What was remarkable about this familiar incident wasn't so much the delay itself. It was the equally familiar lack of communication and apology and help from any actual airline employee, from the start of the stop-and-start delay to the frantic moment of boarding, when everyone crashed into the flight with an urgency that recalled the last group of civilians fleeing Vietnam.

And that was a good trip, in comparison to other United Express experiences I've collected. It's hard to choose the most blistering and surreal, but one does stand out.

I was returning from a long weekend and, at O'Hare, hoping to make a connecting United Express flight to Madison. The threat of snow, represented by one fluffy cloud, had unleashed a domino effect of delays. We were following a familiar drill, waiting by the gate until further notice.

My fellow passengers on the Madison flight occasionally walked up to the United Express representative to ask for updates, and his answers were so whimsical they bordered on the hallucinatory. "It will leave in 10 minutes." "It will leave in an hour." "It will leave shortly."

But, as various passengers noted, there was no actual plane at the gate. This didn't seem to faze the representative, and, in fact, nothing did. After waiting three hours for the imaginary plane, one of the stranded suddenly rushed back and announced the inevitable. "The rep just told me the plane was canceled, some time ago."

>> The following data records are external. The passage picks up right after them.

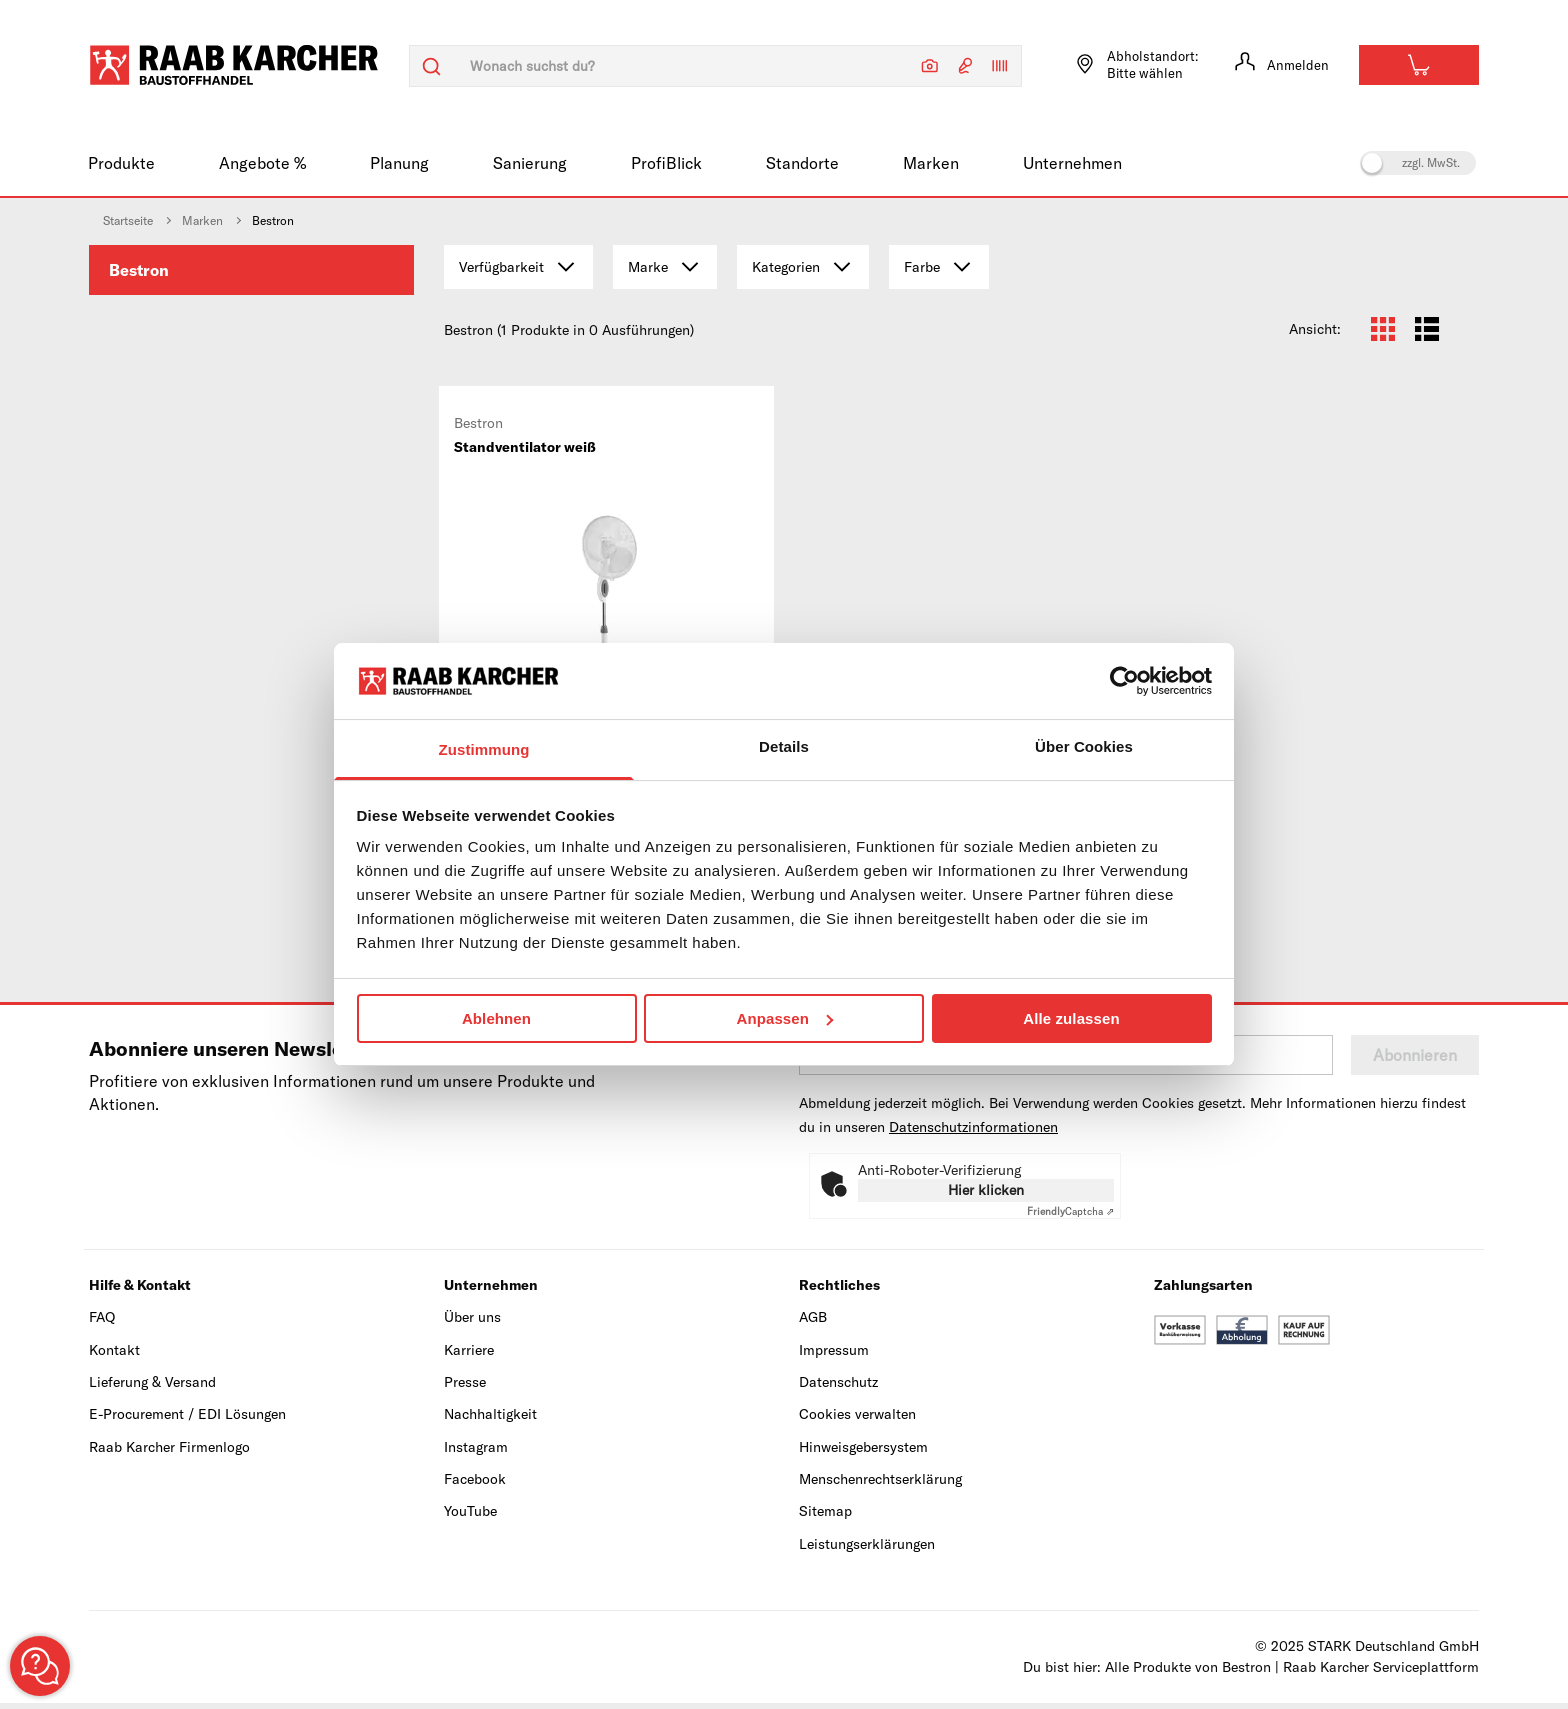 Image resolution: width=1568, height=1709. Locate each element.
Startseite (128, 220)
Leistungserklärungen (867, 1549)
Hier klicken (986, 1196)
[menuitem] (251, 270)
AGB (813, 1323)
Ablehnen (496, 1018)
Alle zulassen (1071, 1018)
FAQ (102, 1323)
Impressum (834, 1355)
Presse (465, 1387)
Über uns (472, 1323)
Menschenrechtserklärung (880, 1485)
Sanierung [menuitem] (530, 163)
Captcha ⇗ (1070, 1217)
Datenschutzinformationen (973, 1133)
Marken (202, 220)
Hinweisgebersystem (863, 1452)
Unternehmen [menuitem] (1072, 163)
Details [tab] (784, 746)
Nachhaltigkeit (490, 1420)
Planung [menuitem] (399, 163)
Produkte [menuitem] (121, 163)
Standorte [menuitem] (802, 163)
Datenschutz (838, 1387)
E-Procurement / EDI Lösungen (187, 1420)
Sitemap (825, 1517)
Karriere (469, 1355)
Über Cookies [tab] (1084, 746)
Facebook (475, 1485)
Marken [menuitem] (931, 163)
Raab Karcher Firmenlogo (169, 1452)
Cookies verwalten (857, 1420)
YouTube (470, 1517)
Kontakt (114, 1355)
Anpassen (785, 1018)
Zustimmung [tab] (484, 749)
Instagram (476, 1452)
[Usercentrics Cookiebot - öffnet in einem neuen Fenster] (1124, 681)
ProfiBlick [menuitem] (666, 163)
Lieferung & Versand (152, 1387)
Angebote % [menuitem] (262, 163) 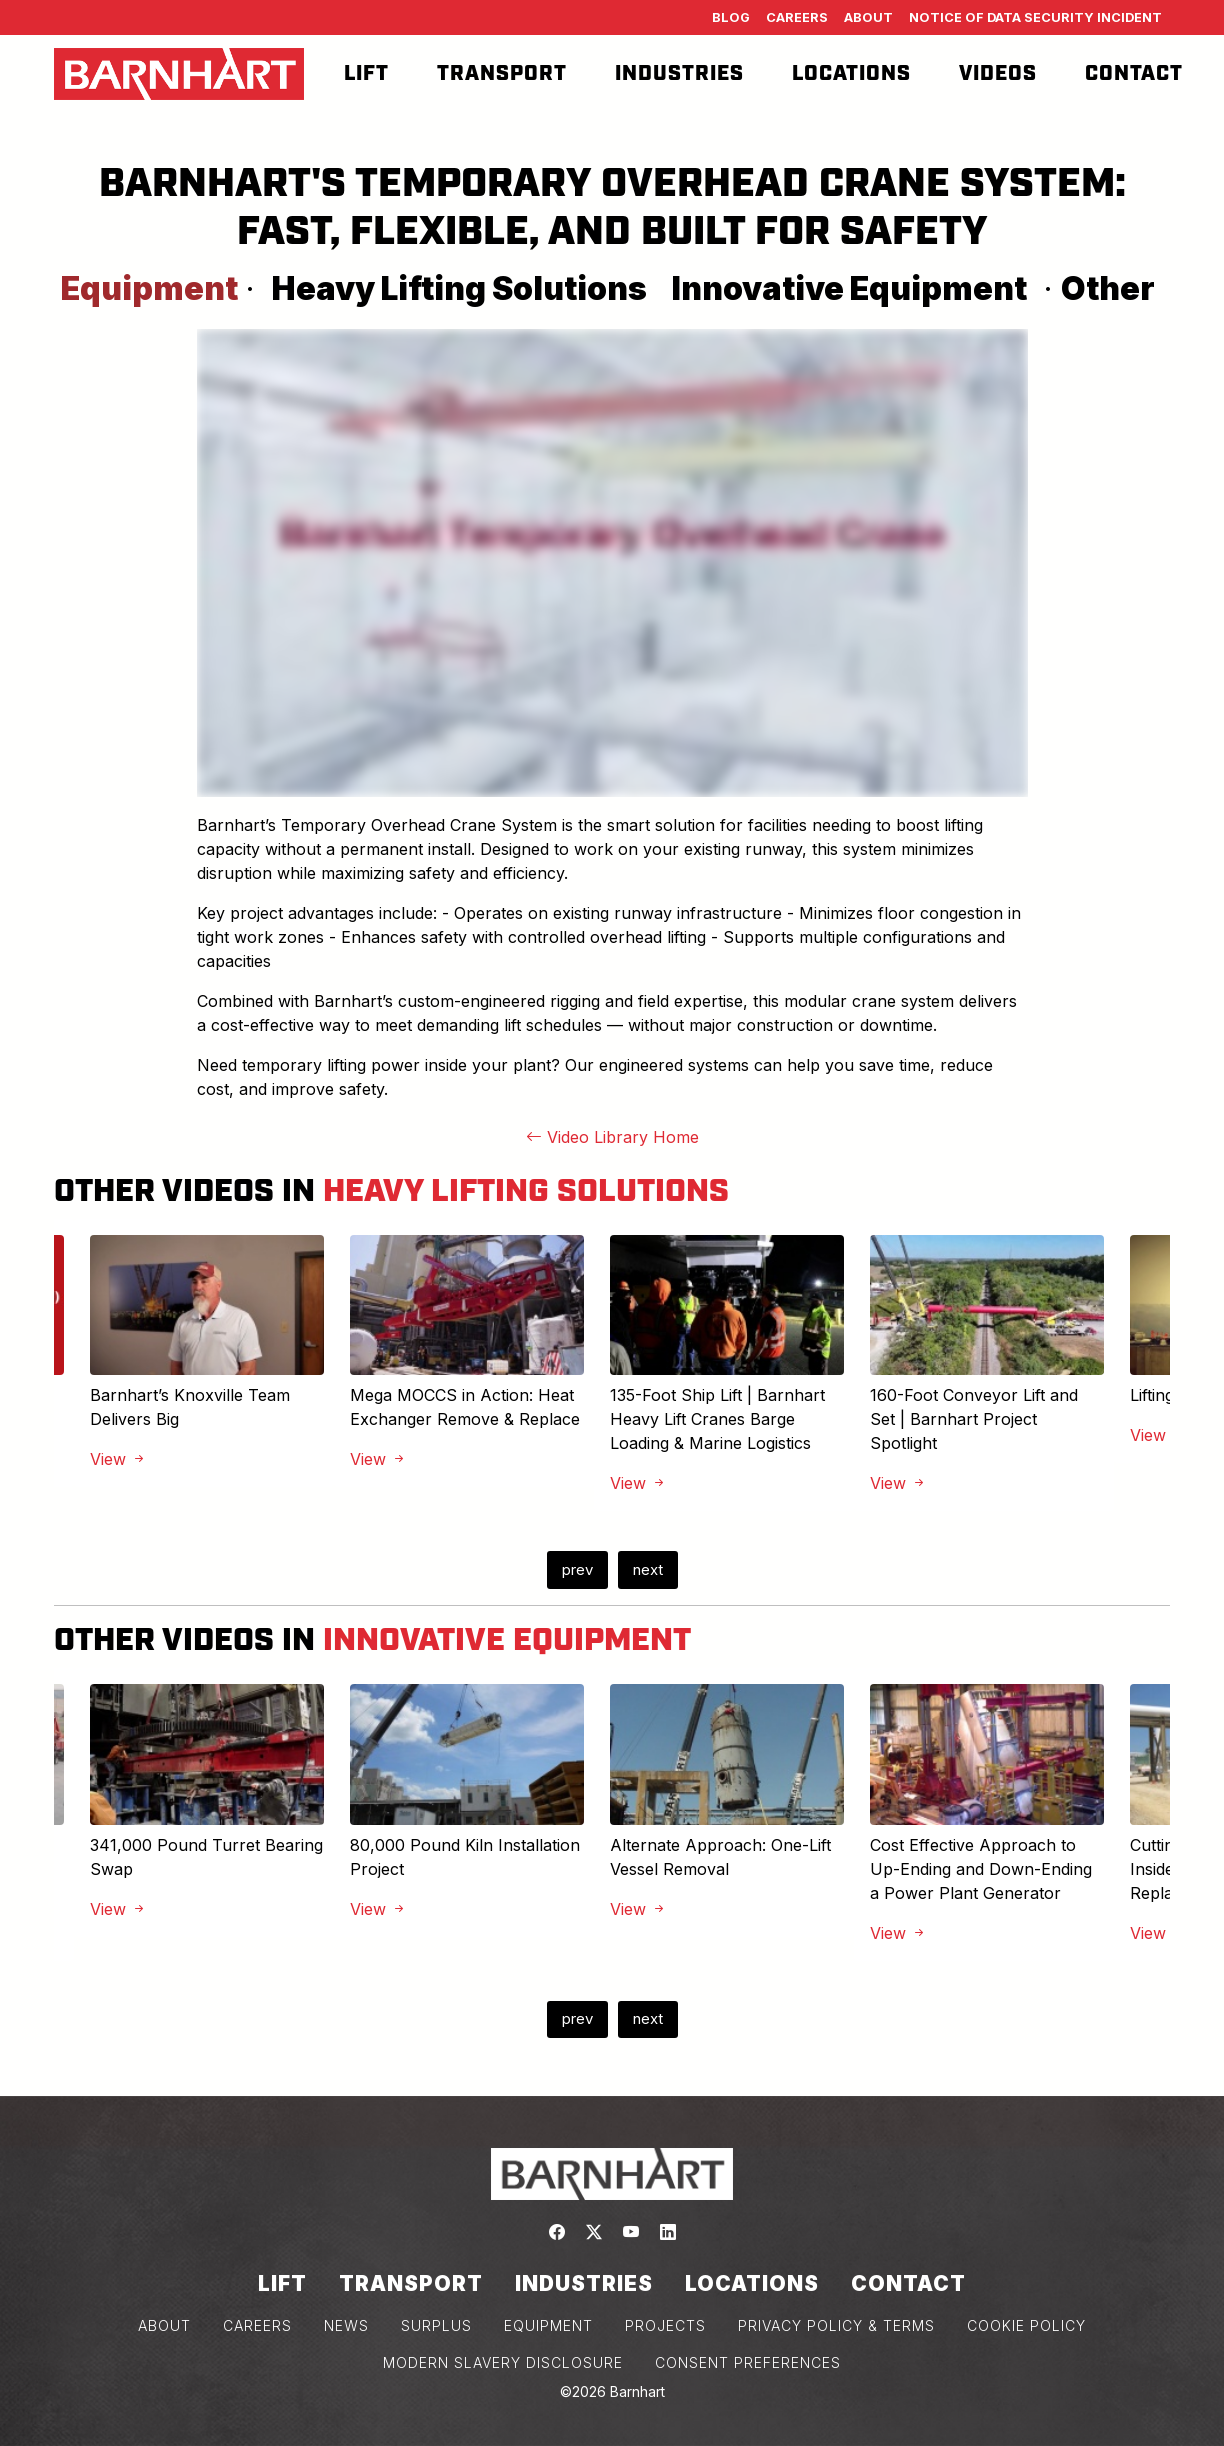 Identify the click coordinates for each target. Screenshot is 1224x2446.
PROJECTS (665, 2325)
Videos (998, 74)
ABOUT (164, 2325)
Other (1108, 288)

"Why," I went up and asked the clerk, "didn't you announce the cancellation?"

"Why," he parroted, "don't you get out of my face?"

The herd knew their only option was a rental car or the last Van Galder bus, and they raced as a group to the exit. I followed, but I also, in the most incidental way, turned my head to the left as I rushed down the terminal and saw, like a sad joke, a gate posting a Madison departure, leaving in five minutes, wholly unannounced by a United Express representative and missing from O'Hare's own departures board. When the plane took off, only three of the original 30-plus Madison-bound passengers were on board.

Delays are one thing. Essentially dumping a stranded plane-full of passengers, without even the laziest attempt at assistance or compensation, is a study in sheer contempt. As bad as other American corporations can get, it's hard to think of any other industry that so consistently fails to give you what you paid for. (My attempts to contact any United media relations officials in response to this piece failed.)

At least the United Express desk clerk had it right when she invoked security, though she isn't the one who should be calling in the guards. It's local consumers who need some beefy protection.